Edward Said · Diary: an encounter with J-P Sartre · LRB 1 June 2000
►http://www.lrb.co.uk/v22/n11/edward-said/diary
‘Demain Sartre parlera.’ And so we retired in keen anticipation of the following morning’s proceedings.
Sure enough Sartre did have something for us: a prepared text of about two typed pages that – I write entirely on the basis of a twenty-year-old memory of the moment – praised the courage of Anwar Sadat in the most banal platitudes imaginable. I cannot recall that many words were said about the Palestinians, or about territory, or about the tragic past. Certainly no reference was made to Israeli settler-colonialism, similar in many ways to French practice in Algeria. It was about as informative as a Reuters dispatch, obviously written by the egregious Victor to get Sartre, whom he seemed completely to command, off the hook. I was quite shattered to discover that this intellectual hero had succumbed in his later years to such a reactionary mentor, and that on the subject of Palestine the former warrior on behalf of the oppressed had nothing to offer beyond the most conventional, journalistic praise for an already well-celebrated Egyptian leader.

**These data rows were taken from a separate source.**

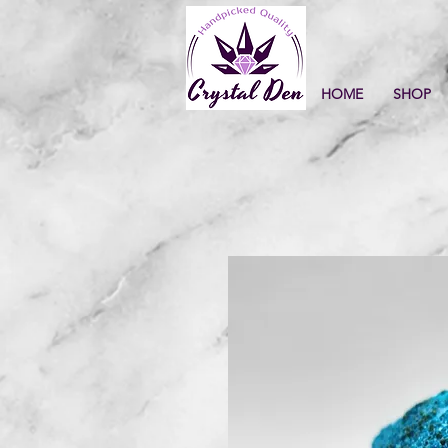
HOME
SHOP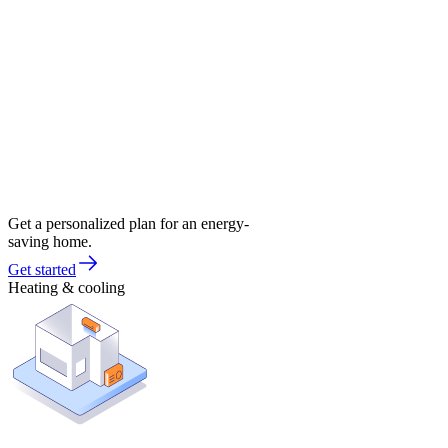
Get a personalized plan for an energy-
saving home.
Get started
Heating & cooling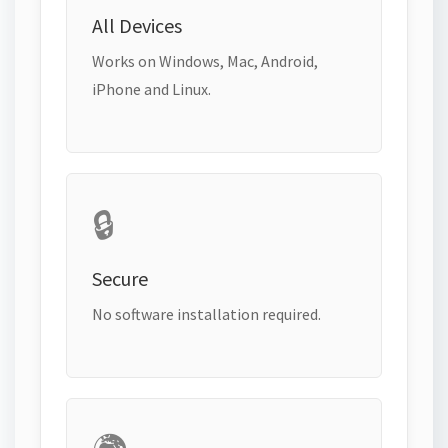
All Devices
Works on Windows, Mac, Android,
iPhone and Linux.
🔒
Secure
No software installation required.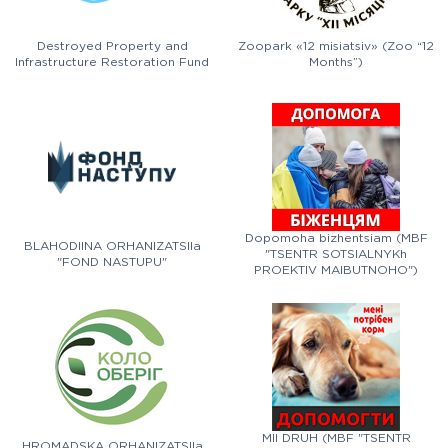
Destroyed Property and
Zoopark «12 misiatsiv» (Zoo “12
Infrastructure Restoration Fund
Months”)
Dopomoha bizhentsiam (MBF
BLAHODIINA ORHANIZATSIIa
"TSENTR SOTSIALNYKh
"FOND NASTUPU"
PROEKTIV MAIBUTNOHO")
MII DRUH (MBF "TSENTR
HROMADSKA ORHANIZATSIIa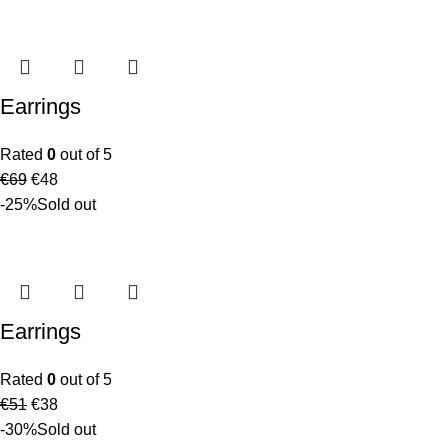
Earrings
Rated
0
out of 5
€
69
€
48
-25%
Sold out
Earrings
Rated
0
out of 5
€
51
€
38
-30%
Sold out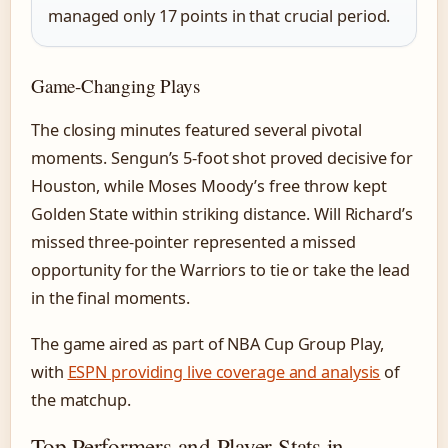
managed only 17 points in that crucial period.
Game-Changing Plays
The closing minutes featured several pivotal
moments. Sengun’s 5-foot shot proved decisive for
Houston, while Moses Moody’s free throw kept
Golden State within striking distance. Will Richard’s
missed three-pointer represented a missed
opportunity for the Warriors to tie or take the lead
in the final moments.
The game aired as part of NBA Cup Group Play,
with
ESPN providing live coverage and analysis
of
the matchup.
Top Performers and Player Stats in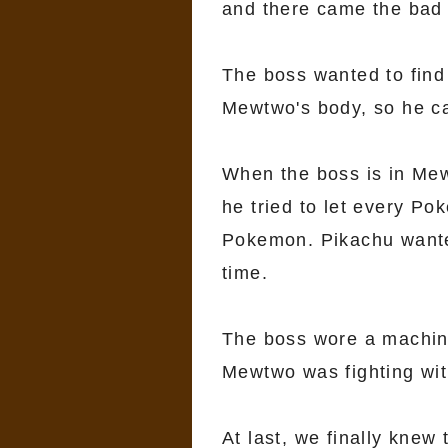
and there came the bad 
The boss wanted to find
Mewtwo's body, so he ca
When the boss is in Mew
he tried to let every P
Pokemon. Pikachu wanted
time.
The boss wore a machin
Mewtwo was fighting wit
At last, we finally knew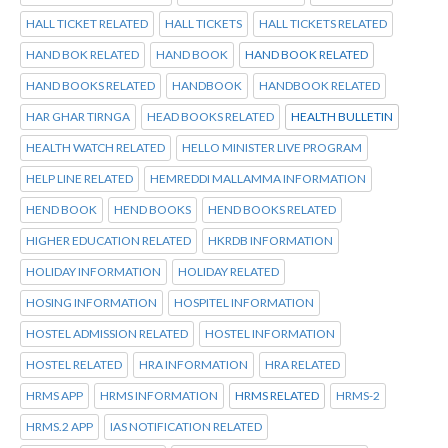
HALL TICKET RELATED
HALL TICKETS
HALL TICKETS RELATED
HAND BOK RELATED
HAND BOOK
HAND BOOK RELATED
HAND BOOKS RELATED
HANDBOOK
HANDBOOK RELATED
HAR GHAR TIRNGA
HEAD BOOKS RELATED
HEALTH BULLETIN
HEALTH WATCH RELATED
HELLO MINISTER LIVE PROGRAM
HELP LINE RELATED
HEMREDDI MALLAMMA INFORMATION
HEND BOOK
HEND BOOKS
HEND BOOKS RELATED
HIGHER EDUCATION RELATED
HKRDB INFORMATION
HOLIDAY INFORMATION
HOLIDAY RELATED
HOSING INFORMATION
HOSPITEL INFORMATION
HOSTEL ADMISSION RELATED
HOSTEL INFORMATION
HOSTEL RELATED
HRA INFORMATION
HRA RELATED
HRMS APP
HRMS INFORMATION
HRMS RELATED
HRMS-2
HRMS.2 APP
IAS NOTIFICATION RELATED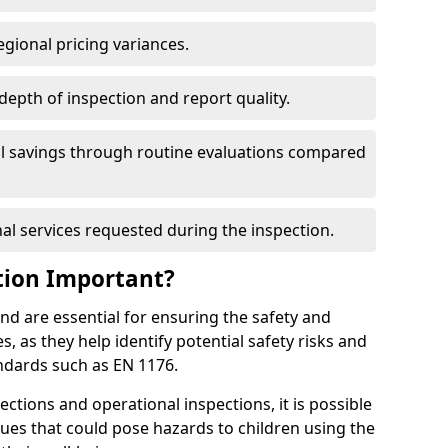
egional pricing variances.
 depth of inspection and report quality.
al savings through routine evaluations compared
al services requested during the inspection.
tion Important?
nd are essential for ensuring the safety and
s, as they help identify potential safety risks and
ndards such as EN 1176.
ctions and operational inspections, it is possible
sues that could pose hazards to children using the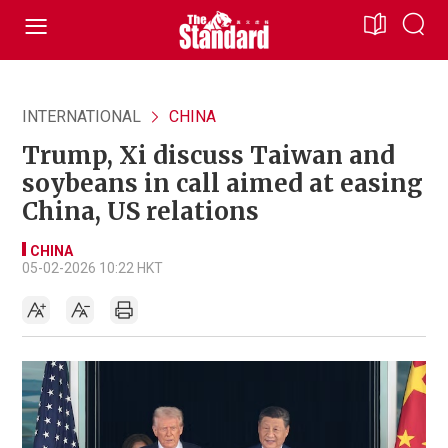
INTERNATIONAL
CHINA
Trump, Xi discuss Taiwan and
soybeans in call aimed at easing
China, US relations
CHINA
05-02-2026 10:22 HKT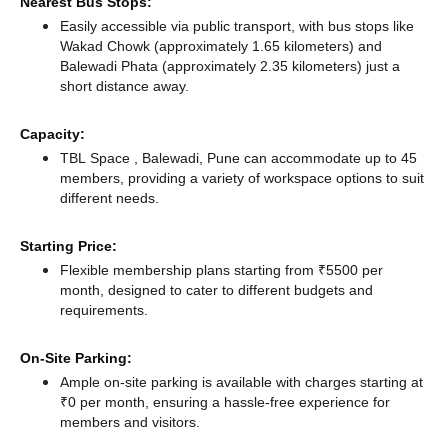
Nearest Bus Stops:
Easily accessible via public transport, with bus stops like
Wakad Chowk (approximately 1.65 kilometers)
and
Balewadi Phata (approximately 2.35 kilometers) just a
short distance
away.
Capacity:
TBL Space , Balewadi, Pune can accommodate up to 45
members, providing a variety of workspace options to suit
different needs.
Starting Price:
Flexible membership plans starting from ₹5500 per
month, designed to cater to different budgets and
requirements.
On-Site Parking:
Ample on-site parking is available with charges starting at
₹0 per month, ensuring a hassle-free experience for
members and visitors.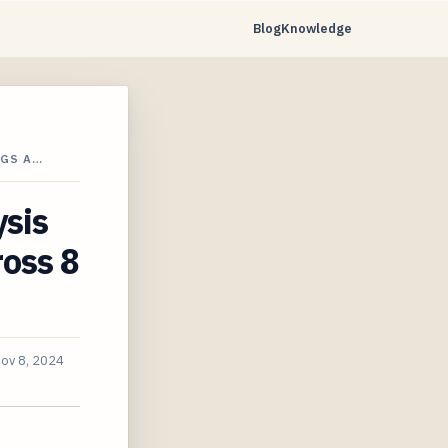
Blog
Knowledge
NGS A…
ysis
oss 8
ov 8, 2024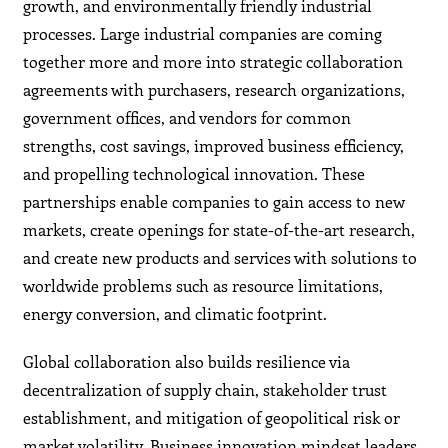
growth, and environmentally friendly industrial
processes. Large industrial companies are coming
together more and more into strategic collaboration
agreements with purchasers, research organizations,
government offices, and vendors for common
strengths, cost savings, improved business efficiency,
and propelling technological innovation. These
partnerships enable companies to gain access to new
markets, create openings for state-of-the-art research,
and create new products and services with solutions to
worldwide problems such as resource limitations,
energy conversion, and climatic footprint.
Global collaboration also builds resilience via
decentralization of supply chain, stakeholder trust
establishment, and mitigation of geopolitical risk or
market volatility. Business innovation mindset leaders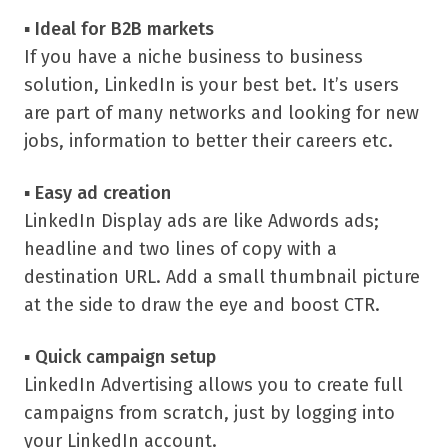
▪
Ideal for B2B markets
If you have a niche business to business
solution, LinkedIn is your best bet. It’s users
are part of many networks and looking for new
jobs, information to better their careers etc.
▪
Easy ad creation
LinkedIn Display ads are like Adwords ads;
headline and two lines of copy with a
destination URL. Add a small thumbnail picture
at the side to draw the eye and boost CTR.
▪
Quick campaign setup
LinkedIn Advertising allows you to create full
campaigns from scratch, just by logging into
your LinkedIn account.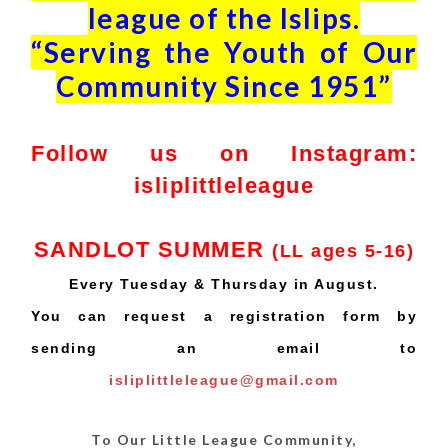
league of the Islips.
“Serving the Youth of Our
Community Since 1951”
Follow us on Instagram:
isliplittleleague
SANDLOT SUMMER
(LL ages 5-16)
Every Tuesday & Thursday in August.
You can request a registration form by
sending an email to
isliplittleleague@gmail.com
To Our Little League Community,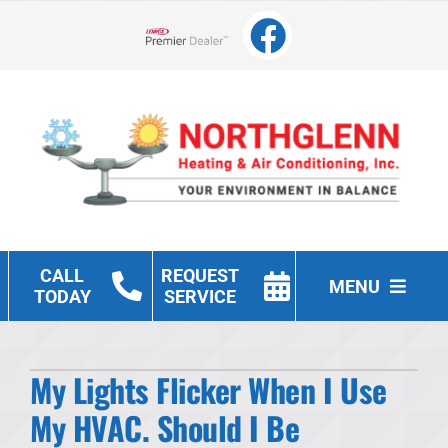
Skip
to
Lennox Network Dealer
content
CALL
REQUEST
MENU
TODAY
SERVICE
Heating
My Lights Flicker When I Use
Cooling
My HVAC. Should I Be
Other Services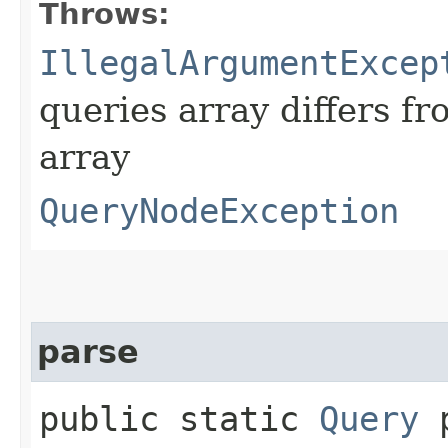
Throws:
IllegalArgumentExcep
queries array differs fr
array
QueryNodeException
parse
public static
Query
p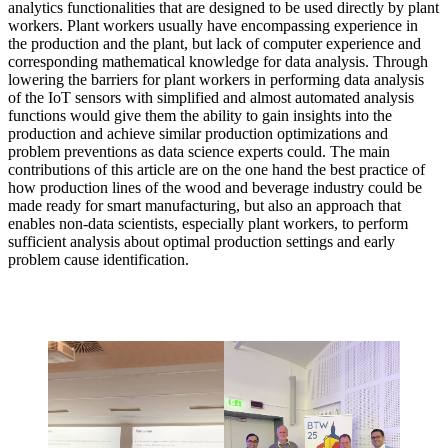
analytics functionalities that are designed to be used directly by plant
workers. Plant workers usually have encompassing experience in
the production and the plant, but lack of computer experience and
corresponding mathematical knowledge for data analysis. Through
lowering the barriers for plant workers in performing data analysis
of the IoT sensors with simplified and almost automated analysis
functions would give them the ability to gain insights into the
production and achieve similar production optimizations and
problem preventions as data science experts could. The main
contributions of this article are on the one hand the best practice of
how production lines of the wood and beverage industry could be
made ready for smart manufacturing, but also an approach that
enables non-data scientists, especially plant workers, to perform
sufficient analysis about optimal production settings and early
problem cause identification.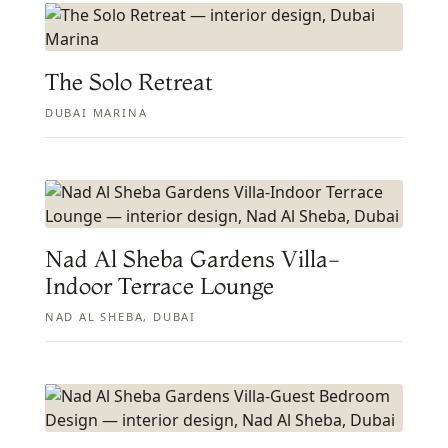
The Solo Retreat
DUBAI MARINA
Nad Al Sheba Gardens Villa-
Indoor Terrace Lounge
NAD AL SHEBA, DUBAI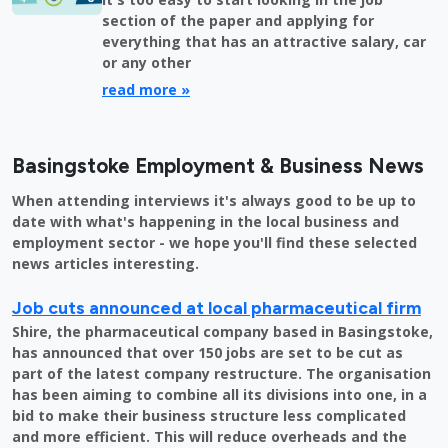
section of the paper and applying for
everything that has an attractive salary, car
or any other
read more »
Basingstoke Employment & Business News
When attending interviews it's always good to be up to
date with what's happening in the local business and
employment sector - we hope you'll find these selected
news articles interesting.
Job cuts announced at local pharmaceutical firm
Shire, the pharmaceutical company based in Basingstoke,
has announced that over 150 jobs are set to be cut as
part of the latest company restructure. The organisation
has been aiming to combine all its divisions into one, in a
bid to make their business structure less complicated
and more efficient. This will reduce overheads and the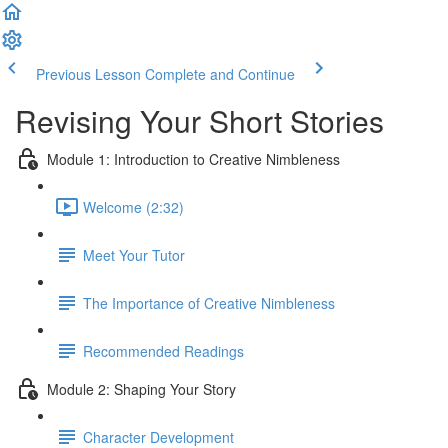
Previous Lesson
Complete and Continue
Revising Your Short Stories
Module 1: Introduction to Creative Nimbleness
Welcome (2:32)
Meet Your Tutor
The Importance of Creative Nimbleness
Recommended Readings
Module 2: Shaping Your Story
Character Development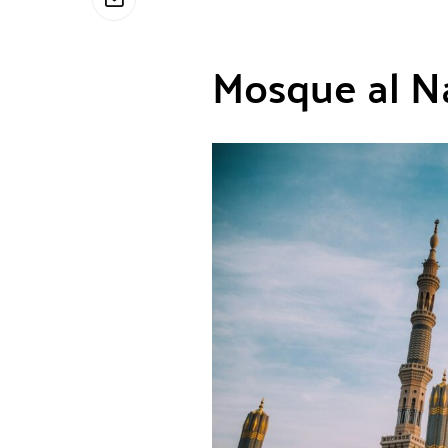
Mosque al N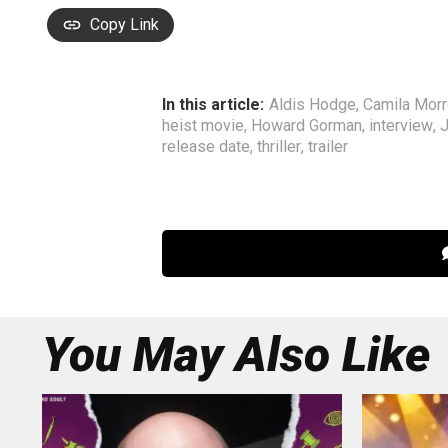
Copy Link
In this article:
Aldis Hodge
,
Camila Mor
heist movie
,
Howard Gorman
,
interview
,
J
release date
,
thriller
,
trailer
You May Also Like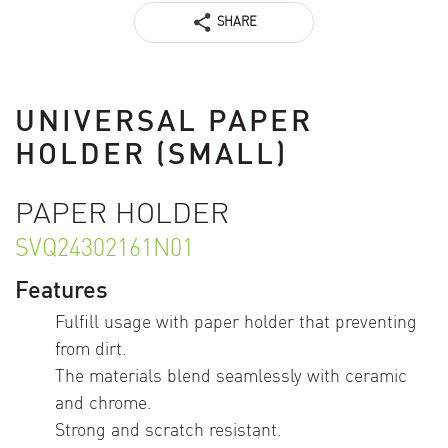
SHARE
UNIVERSAL PAPER
HOLDER (SMALL)
PAPER HOLDER
SVQ24302161N01
Features
Fulfill usage with paper holder that preventing
from dirt.
The materials blend seamlessly with ceramic
and chrome.
Strong and scratch resistant.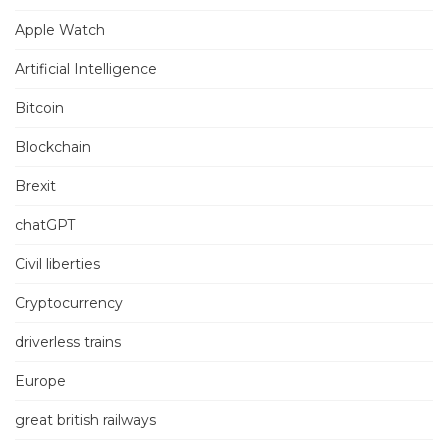
Apple Watch
Artificial Intelligence
Bitcoin
Blockchain
Brexit
chatGPT
Civil liberties
Cryptocurrency
driverless trains
Europe
great british railways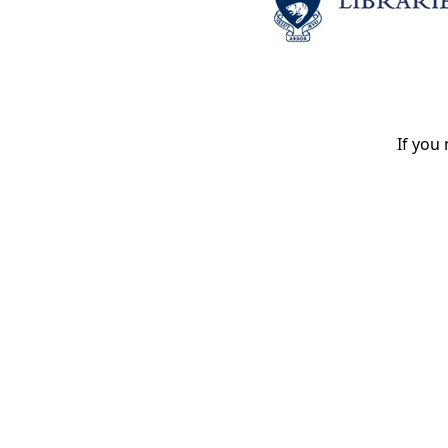
If you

For the rest of that day Sartre resumed his silence, and the proceedings continued as before. I recalled an apocryphal story in which twenty years earlier Sartre had travelled to Rome to meet Fanon (then dying of leukemia) and harangued him about the dramas of Algeria for (it was claimed) 16 non-stop hours, until Simone made him desist. Gone for ever was that Sartre.
[…]
‘For example,’ B-HL intoned, ‘Sartre’s record on Israel was perfect: he never deviated and he remained a complete supporter of the Jewish state.’
For reasons that we still cannot know for certain, Sartre did indeed remain constant in his fundamental pro-Zionism.